The wholesale changes in the PM Internship scheme (PMIS) is likely to have a significant impact on the performance of the scheme after a weak show over the past 18 months since its launch in October 2024. As per officials, the government is expecting at least 100% improvement in the amount of interns joining the companies in the third round of the scheme which kicked off on March 20.

“We are expecting a minimum intake of 30,000 candidates (by companies) in the current round. The industry and the candidates were facing a lot of challenges. Based on their suggestions, the scheme has been modified to a large extent to increase participation,” an official told FE.

The official said that even though there are no targets set for the third round – unlike the pilot project which had a target of 1,25,000 interns – the government is expecting that at least 1,00,000 opportunities that will be posted by companies in this round.

“As per the industry thumb rule, we hope that 30% of the candidates will be hired as interns,” the official said.

Expanding the Corporate Pool

The revised guidelines include raising the monthly stipend to Rs 9,000 per month, up from Rs 5,000 in the first two rounds. The corporate social responsibility (CSR) spending creteria has also been waived off to expand the pool of companies (who can participate) from 500 to over 2,000. Previously, companies with the highest CSR spending in the country were allowed to hire the interns through PMIS.

Further, the ministry of corporate affairs (MCA) has also permitted sunrise sectors such as semiconductor manufacturing, global capability centers (GCCs) and renewables to take part in the hiring process.

“The increase in stipend to Rs 9,000 is significant, especially for candidates in tier-II and III markets, where affordability directly impacts decision-making. Equally important is the move to open up participation beyond a limited set of companies. This will improve role diversity across sectors like manufacturing, logistics, and emerging areas such as semiconductors, where there is real demand for entry-level talent,” said Deepesh Gupta, director and head (general staffing) at Adecco India.

To attract a higher pool of candidates, there’s now a relaxation in the age and qualification criteria. Candidates within 18-25 age bracket can apply under the revised norms, up from a narrow zone of 21-24 years previously. This will open up the scheme to a larger talent pool, especially the younger population who have ITI certification or polytechnic diplomas, giving them the option to start working earlier.

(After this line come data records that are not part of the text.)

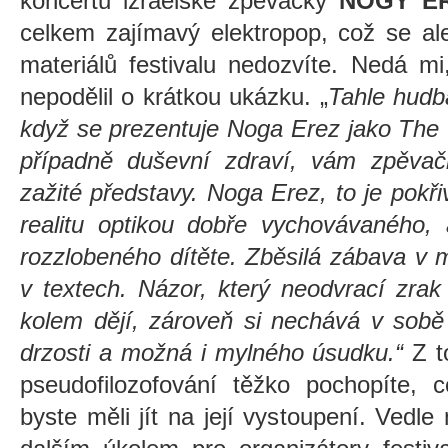
koncertu izraelské zpěvačky
NOGY E
celkem zajímavý elektropop, což se ale
materiálů festivalu nedozvíte. Nedá m
nepodělil o krátkou ukázku. „
Tahle hudb
když se prezentuje Noga Erez jako The 
případně duševní zdraví, vám zpěvač
zažité představy. Noga Erez, to je pok
realitu optikou dobře vychovávaného,
rozzlobeného dítěte. Zběsilá zábava v
v textech. Názor, který neodvrací zrak
kolem dějí, zároveň si nechává v sobě 
drzosti a možná i mylného úsudku.“
Z t
pseudofilozofování těžko pochopíte, c
byste měli jít na její vystoupení. Vedl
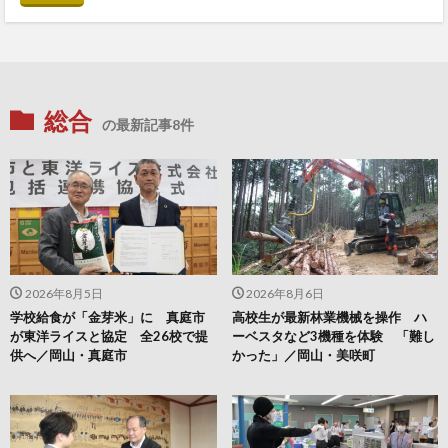
総合
の最新記事8件
2026年8月5日
2026年8月6日
学校給食が「金芽米」に 真庭市
高校生が最新林業機械を操作 ハ
が東洋ライスと協定 全26校で提
ーベスタなど3機種を体験 「難し
供へ／岡山・真庭市
かった」／岡山・美咲町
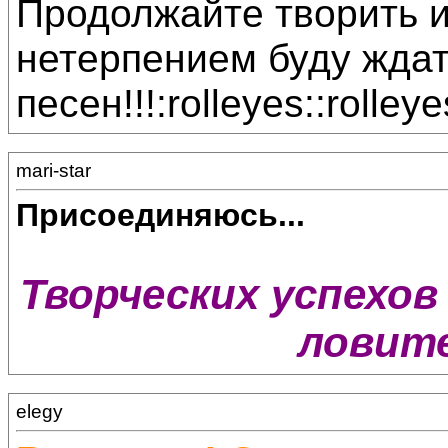
Продолжайте творить и
нетерпением буду жда
песен!!!:rolleyes::rolleye
mari-star
Присоединяюсь...
Творческих успехов 
ловите
elegy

Experts said that the course correction in the PMIS reflects a clear shift from a volume-led pilot to a more market-aligned workforce model. “The tweaks are going to have a significant impact on the scheme’s effectiveness and response levels. We expect the quality of candidates applying for internships to also improve,” said Sougata Roy Choudhury, executive director at Confederation of Indian Industry (CII).

By accommodating the preferences of companies engaged in the services sector who typically require workers for a shorter-duration, the government has given the flexibility to companies to hire interns for shorter duration (6-9 months) as against a fixed 12-month tenure previously.

“Moving away from rigid 12-month tenures and restrictive CSR mandates lets companies across sectors participate with the agility they need. This dual approach to reducing friction for both our youth and the industry creates a true win-win ecosystem, ensuring the scheme can drive meaningful participation and realise its full potential this year,” said Nipun Sharma, CEO of TeamLease Degree Apprenticeship.

Addressing Attrition

In December, the government had flagged 20% dropout rate in the scheme primarily due to the location constraints and longer duration of the internships. As per data, the two rounds of the pilot projects, just 8,768 interns have completed their internships thus far, and 7,292 interns left their respective companies without completing the training. As such the scheme is witnessing a low acceptance rate with just about 33,000 candidates reported to have accepted the internships – far short of the 125,000 target.

Announced in the Budget 2024-25, PMIS aims to provide internship opportunities to 10 million people over five years. The scheme is designed to enhance industry-relevant skills, improve job readiness, and foster professional exposure through structured internships in India’s top-performing companies and institutions to create job-ready, skilled workforce.